START The data

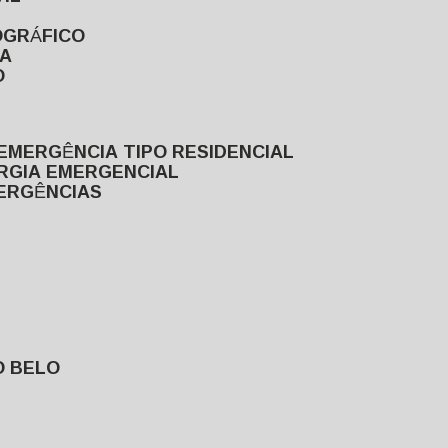
OGRÁFICO
TA
O
EMERGÊNCIA TIPO RESIDENCIAL
ERGIA EMERGENCIAL
MERGÊNCIAS
O BELO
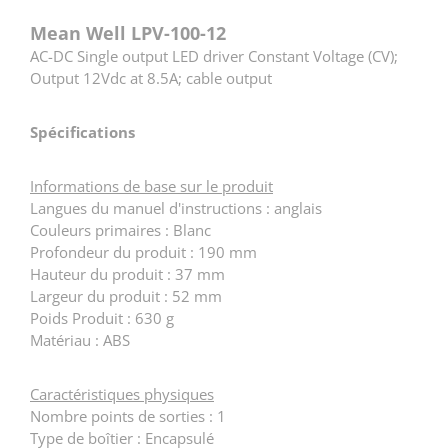
Mean Well LPV-100-12
AC-DC Single output LED driver Constant Voltage (CV);
Output 12Vdc at 8.5A; cable output
Spécifications
Informations de base sur le produit
Langues du manuel d'instructions : anglais
Couleurs primaires : Blanc
Profondeur du produit : 190 mm
Hauteur du produit : 37 mm
Largeur du produit : 52 mm
Poids Produit : 630 g
Matériau : ABS
Caractéristiques physiques
Nombre points de sorties : 1
Type de boîtier : Encapsulé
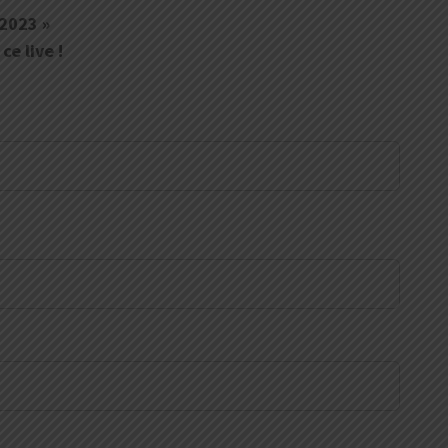
2023 »
e live !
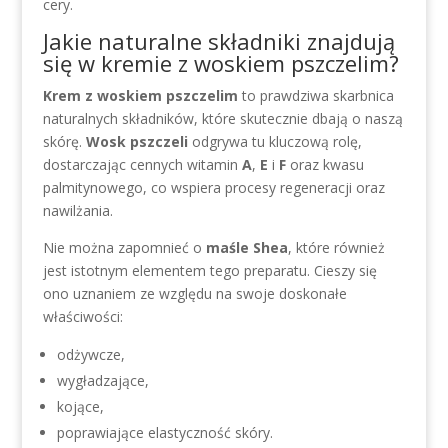
cery.
Jakie naturalne składniki znajdują
się w kremie z woskiem pszczelim?
Krem z woskiem pszczelim
to prawdziwa skarbnica
naturalnych składników, które skutecznie dbają o naszą
skórę.
Wosk pszczeli
odgrywa tu kluczową rolę,
dostarczając cennych witamin
A
,
E
i
F
oraz kwasu
palmitynowego, co wspiera procesy regeneracji oraz
nawilżania.
Nie można zapomnieć o
maśle Shea
, które również
jest istotnym elementem tego preparatu. Cieszy się
ono uznaniem ze względu na swoje doskonałe
właściwości:
odżywcze,
wygładzające,
kojące,
poprawiające elastyczność skóry.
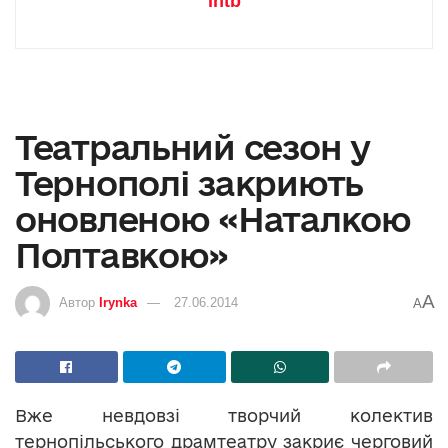
intb
Театральний сезон у
Тернополі закриють
оновленою «Наталкою
Полтавкою»
A
Автор
Irynka
27.06.2014
A
Вже невдовзі творчий колектив
тернопільського драмтеатру закриє черговий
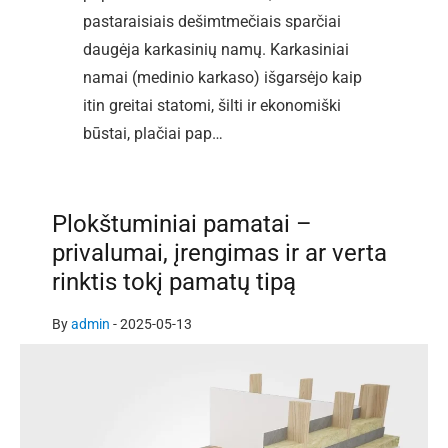
pastaraisiais dešimtmečiais sparčiai
daugėja karkasinių namų. Karkasiniai
namai (medinio karkaso) išgarsėjo kaip
itin greitai statomi, šilti ir ekonomiški
būstai, plačiai pap…
Plokštuminiai pamatai –
privalumai, įrengimas ir ar verta
rinktis tokį pamatų tipą
By
admin
-
2025-05-13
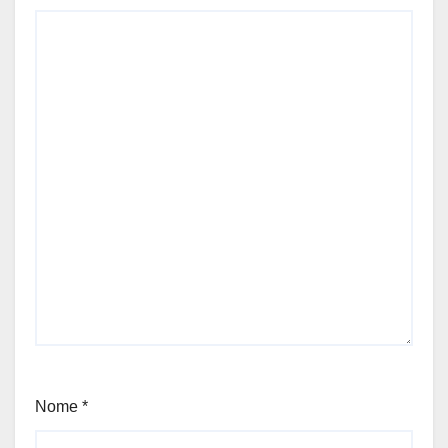
Nome
*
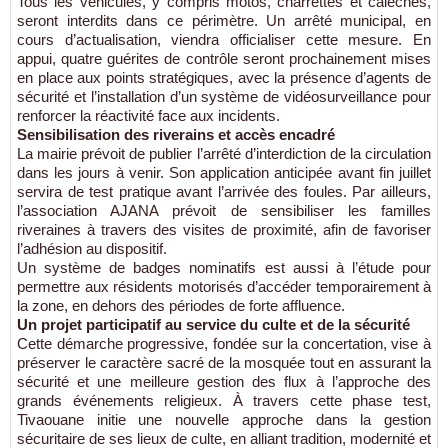
Tous les véhicules, y compris motos, charrettes et calèches,
seront interdits dans ce périmètre. Un arrêté municipal, en
cours d’actualisation, viendra officialiser cette mesure. En
appui, quatre guérites de contrôle seront prochainement mises
en place aux points stratégiques, avec la présence d’agents de
sécurité et l’installation d’un système de vidéosurveillance pour
renforcer la réactivité face aux incidents.
Sensibilisation des riverains et accès encadré
La mairie prévoit de publier l’arrêté d’interdiction de la circulation
dans les jours à venir. Son application anticipée avant fin juillet
servira de test pratique avant l’arrivée des foules. Par ailleurs,
l’association AJANA prévoit de sensibiliser les familles
riveraines à travers des visites de proximité, afin de favoriser
l’adhésion au dispositif.
Un système de badges nominatifs est aussi à l’étude pour
permettre aux résidents motorisés d’accéder temporairement à
la zone, en dehors des périodes de forte affluence.
Un projet participatif au service du culte et de la sécurité
Cette démarche progressive, fondée sur la concertation, vise à
préserver le caractère sacré de la mosquée tout en assurant la
sécurité et une meilleure gestion des flux à l’approche des
grands événements religieux. À travers cette phase test,
Tivaouane initie une nouvelle approche dans la gestion
sécuritaire de ses lieux de culte, en alliant tradition, modernité et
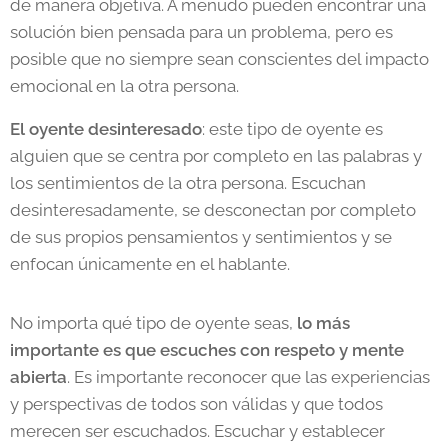
de manera objetiva. A menudo pueden encontrar una
solución bien pensada para un problema, pero es
posible que no siempre sean conscientes del impacto
emocional en la otra persona.
El oyente desinteresado
: este tipo de oyente es
alguien que se centra por completo en las palabras y
los sentimientos de la otra persona. Escuchan
desinteresadamente, se desconectan por completo
de sus propios pensamientos y sentimientos y se
enfocan únicamente en el hablante.
No importa qué tipo de oyente seas,
lo más
importante es que escuches con respeto y mente
abierta
. Es importante reconocer que las experiencias
y perspectivas de todos son válidas y que todos
merecen ser escuchados. Escuchar y establecer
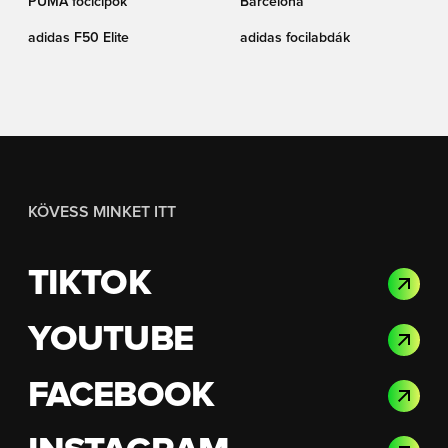
PUMA focicipők
Barcelona
adidas F50 Elite
adidas focilabdák
KÖVESS MINKET ITT
TIKTOK
YOUTUBE
FACEBOOK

END The data

* About this exercise: Where the listing above reaches the line that contains "La mairie prévoit", start retyping, and finish with the line that contains "permettre aux résidents"; reproduce those lines exactly and no others.

* Exercise result:
La mairie prévoit de publier l’arrêté d’interdiction de la circulation
dans les jours à venir. Son application anticipée avant fin juillet
servira de test pratique avant l’arrivée des foules. Par ailleurs,
l’association AJANA prévoit de sensibiliser les familles
riveraines à travers des visites de proximité, afin de favoriser
l’adhésion au dispositif.
Un système de badges nominatifs est aussi à l’étude pour
permettre aux résidents motorisés d’accéder temporairement à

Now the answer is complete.